Each line containing the word "Black" must be copied from the material below.

▸ **The records**:
- Opening Delimiter -
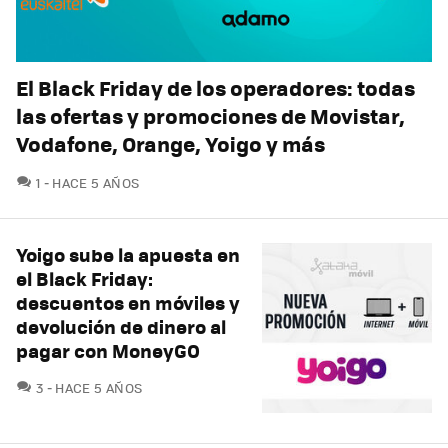
El Black Friday de los operadores: todas
las ofertas y promociones de Movistar,
Vodafone, Orange, Yoigo y más
COMENTARIOS
1
HACE 5 AÑOS
Yoigo sube la apuesta en
el Black Friday:
descuentos en móviles y
devolución de dinero al
pagar con MoneyGO
COMENTARIOS
3
HACE 5 AÑOS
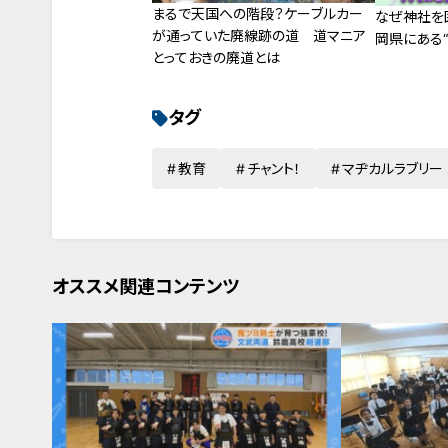
まるで天国への階段？ケーブルカー
なぜ神社を
が通っていた廃線跡の道 道マニア
岡県にある“
とっておきの廃道とは
タグ
教育
チャント！
マヂカルラブリー
オススメ関連コンテンツ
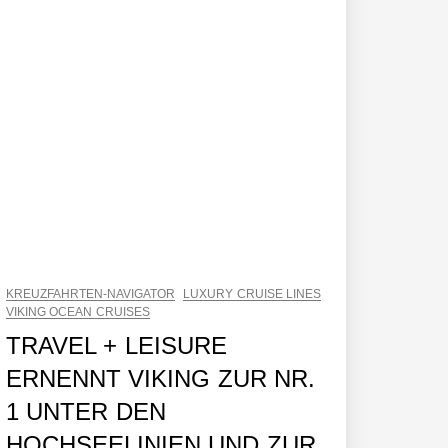
KREUZFAHRTEN-NAVIGATOR
LUXURY CRUISE LINES
VIKING OCEAN CRUISES
TRAVEL + LEISURE
ERNENNT VIKING ZUR NR.
1 UNTER DEN
HOCHSEELINIEN UND ZUR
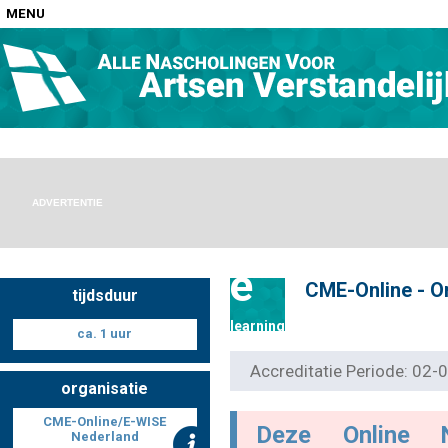
MENU
Home
Nascholingen op locatie (agenda)
ADVERTENTIE
e
CME-Online - On
tijdsduur
Nascholingen online (elearning)
learning
ca. 1 uur
Accreditatie Periode: 02
organisatie
Nascholingen op aanvraag (in-company)
CME-Online/E-WISE
Deze Online 
Nederland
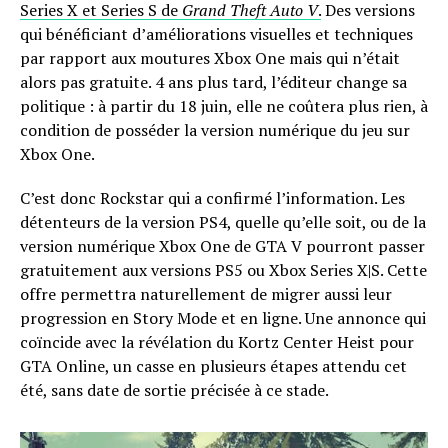
Series X et Series S de
Grand Theft Auto V
.
Des versions
qui bénéficiant d’améliorations visuelles et techniques
par rapport aux moutures Xbox One mais qui n’était
alors pas gratuite. 4 ans plus tard, l’éditeur change sa
politique : à partir du 18 juin, elle ne coûtera plus rien, à
condition de posséder la version numérique du jeu sur
Xbox One.
C’est donc Rockstar qui a confirmé l’information. Les
détenteurs de la version PS4, quelle qu’elle soit, ou de la
version numérique Xbox One de GTA V pourront passer
gratuitement aux versions PS5 ou Xbox Series X|S. Cette
offre permettra naturellement de migrer aussi leur
progression en Story Mode et en ligne. Une annonce qui
coïncide avec la révélation du Kortz Center Heist pour
GTA Online, un casse en plusieurs étapes attendu cet
été, sans date de sortie précisée à ce stade.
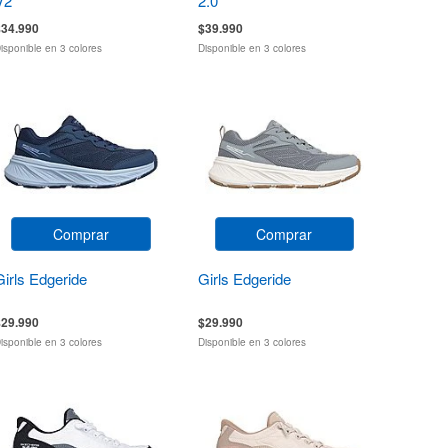
V2
2.0
$34.990
$39.990
isponible en 3 colores
Disponible en 3 colores
Comprar
Comprar
Girls Edgeride
Girls Edgeride
$29.990
$29.990
isponible en 3 colores
Disponible en 3 colores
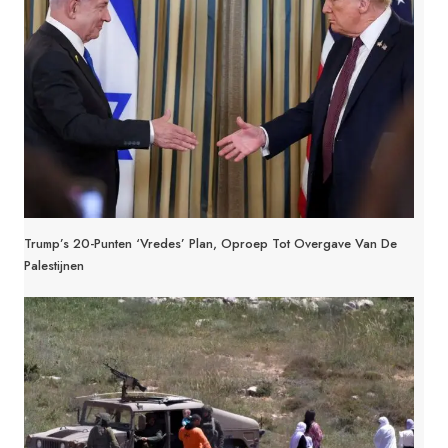
Trump’s 20-Punten ‘Vredes’ Plan, Oproep Tot Overgave Van De
Palestijnen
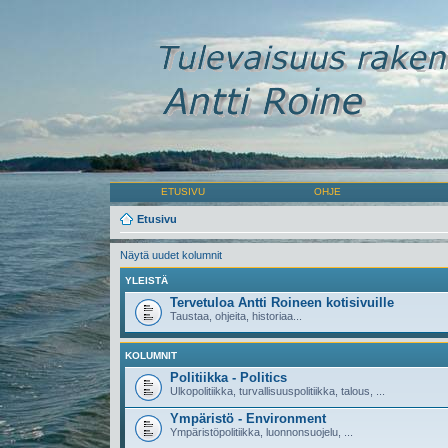
ETUSIVU
OHJE
Etusivu
Näytä uudet kolumnit
YLEISTÄ
Tervetuloa Antti Roineen kotisivuille
Taustaa, ohjeita, historiaa...
KOLUMNIT
Politiikka - Politics
Ulkopolitiikka, turvallisuuspolitiikka, talous, ...
Ympäristö - Environment
Ympäristöpolitiikka, luonnonsuojelu, ...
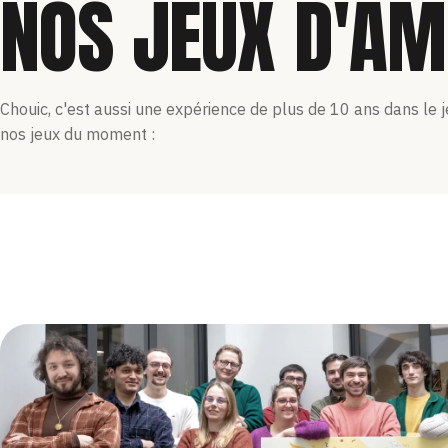
NOS JEUX D'AM
Chouic, c'est aussi une expérience de plus de 10 ans dans le 
nos jeux du moment :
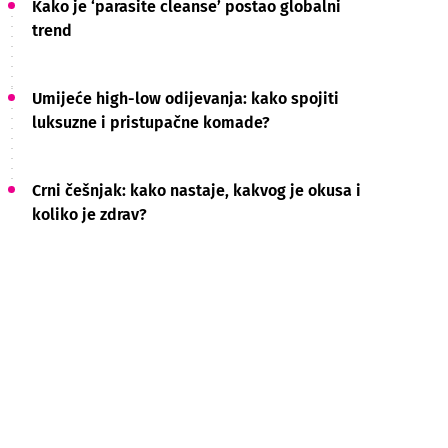
Kako je ‘parasite cleanse’ postao globalni
trend
Umijeće high-low odijevanja: kako spojiti
luksuzne i pristupačne komade?
Crni češnjak: kako nastaje, kakvog je okusa i
koliko je zdrav?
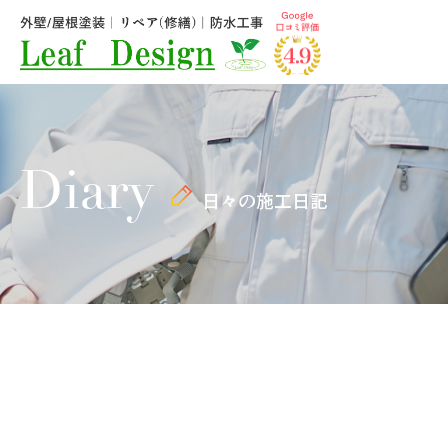
Diary
日々の施工日記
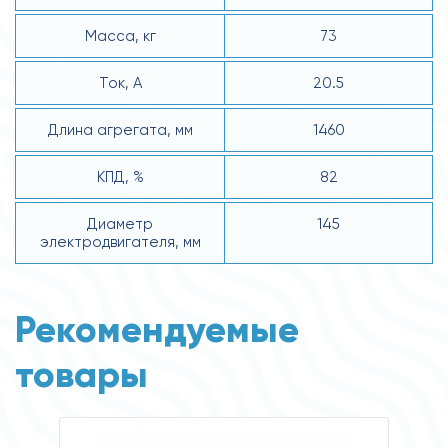
Масса, кг
73
Ток, А
20.5
Длина агрегата, мм
1460
КПД, %
82
Диаметр
145
электродвигателя, мм
Рекомендуемые
товары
- Closing Delimiter -
▸ **Reply**:
El Black Friday de los operadores: todas
el Black Friday:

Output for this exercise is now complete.